LA’s most luxurious grocery store is reportedly set to open in the Big Apple — but it could cost you $43,000 to get through the door.
Erewhon Market, the high-end organic grocer with 11 locations in Los Angeles, is getting its own mini-outpost in Manhattan, according to Emily Sundberg’s business newsletter Feed Me.
Sunberg reported Tuesday that Ronnie Fieg, the CEO of fashion label Kith, will be opening Kith IVY, a private members-only padel club at 120 Leroy Street in the West Village, with a small Erewhon inside.
Thus, access the Erewhon comes with an astronomical price tag.
Members will have to pay a $36,000 initiation fee on top of $7,000 in annual dues to become a part of the club — which is fitting for the luxury grocery store that sells $19 single strawberries, $32 ice cubes, $50 tote bags and the infamous $23 smoothies.
Sundberg, who reviewed the pitch deck for the project, noted that the micro Erewhon will be open from 7 a.m. to 4 p.m., and the club will also have a restaurant called the Living Room, run by the owners of Cafe Mogador.
This will be the first Erewhon located outside of California.
Back in 2021, Erewhon CEO Tony Anitoci teased the possibility of a location opening in New York in an interview with the Los Angeles Times.
“We are looking at New York City; it’s definitely on the plate,” he said at the time.
While some New Yorkers may be excited about the introduction of the grocery chain frequented by A-list celebrities, West Village residents have expressed their disproval of the private padel club.
Protestors at a meeting about the club’s liquor license held signs that read “No Rooftop Restaurant” and “No Private Padel,” Curbed reported in March.
The complaints were mainly based on the plan for a rooftop bar and club, which residents said would bring “noise, drunken rowdiness and crime” to the neighborhood.

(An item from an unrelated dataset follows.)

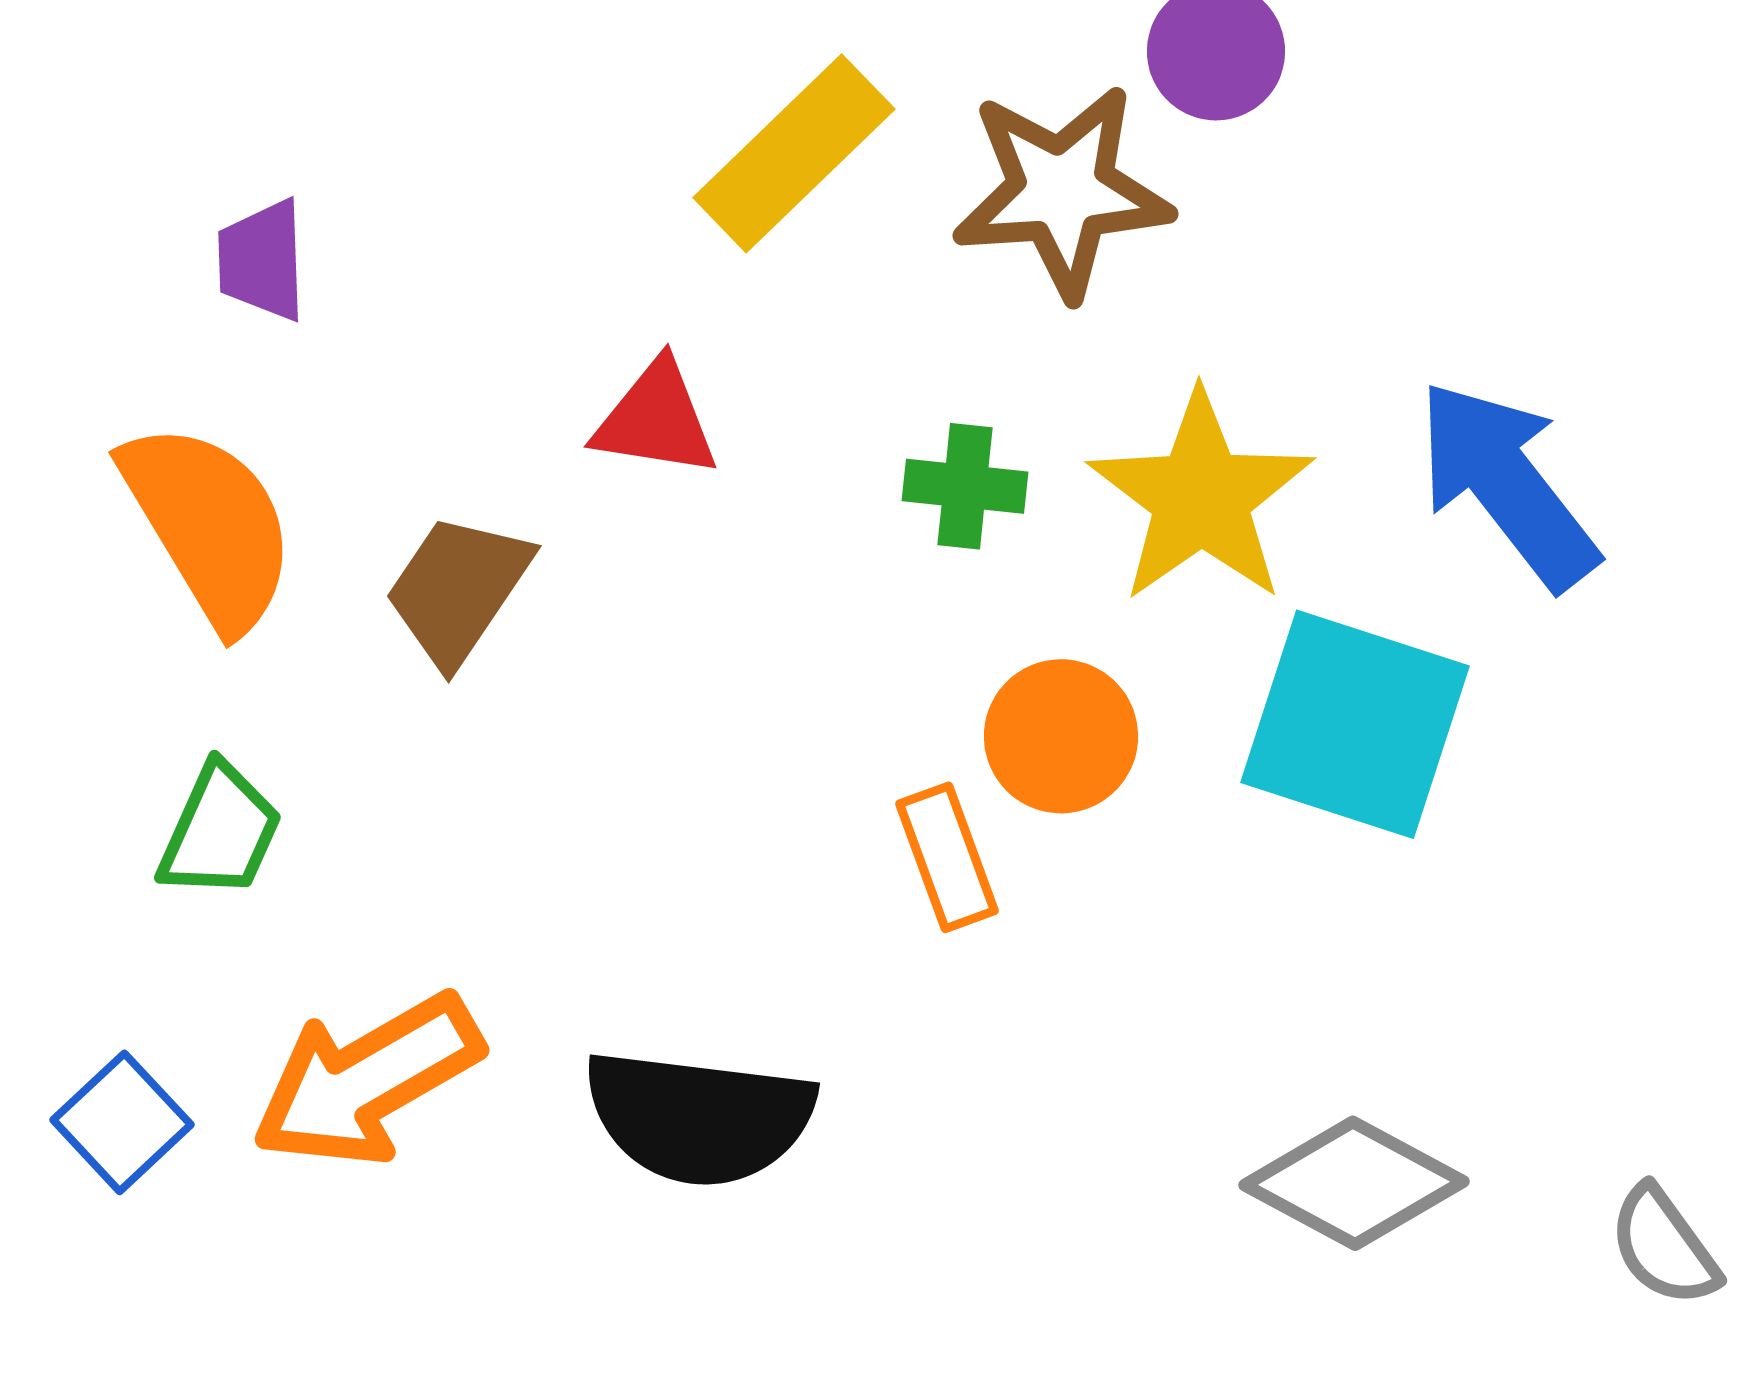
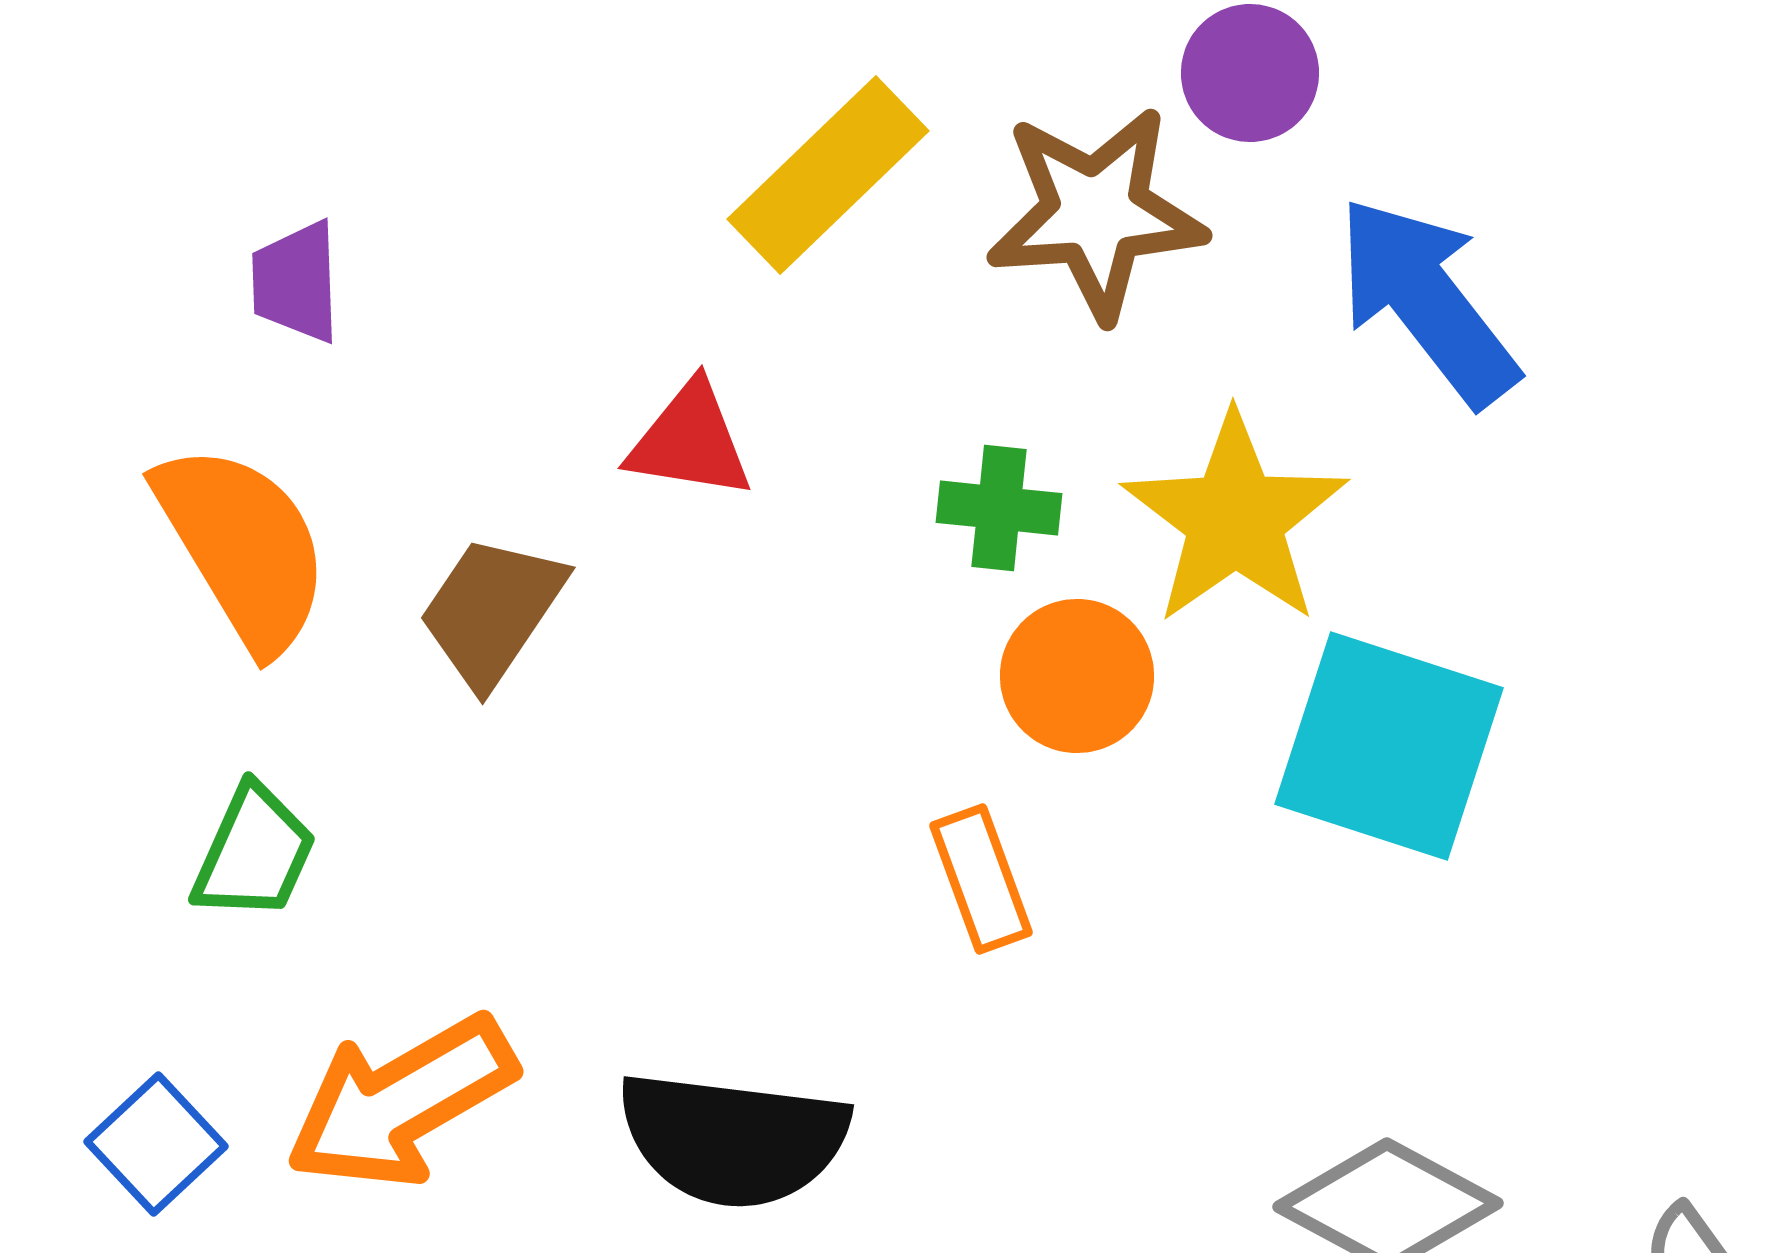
blue arrow: (1507, 484) -> (1427, 301), moved
orange circle: (1061, 736) -> (1077, 676), moved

West Village residents reportedly wrote letters that said “a rooftop venue with padel courts, alcohol, and loud music/live DJ all day until 12 a.m. every night of the week is not at all in line with the character of this area.”
The rooftop bar was ultimately scrapped, though people still continue to argue additions to the venue location — especially the planned “stadium lightning” and “bullet-style noise.”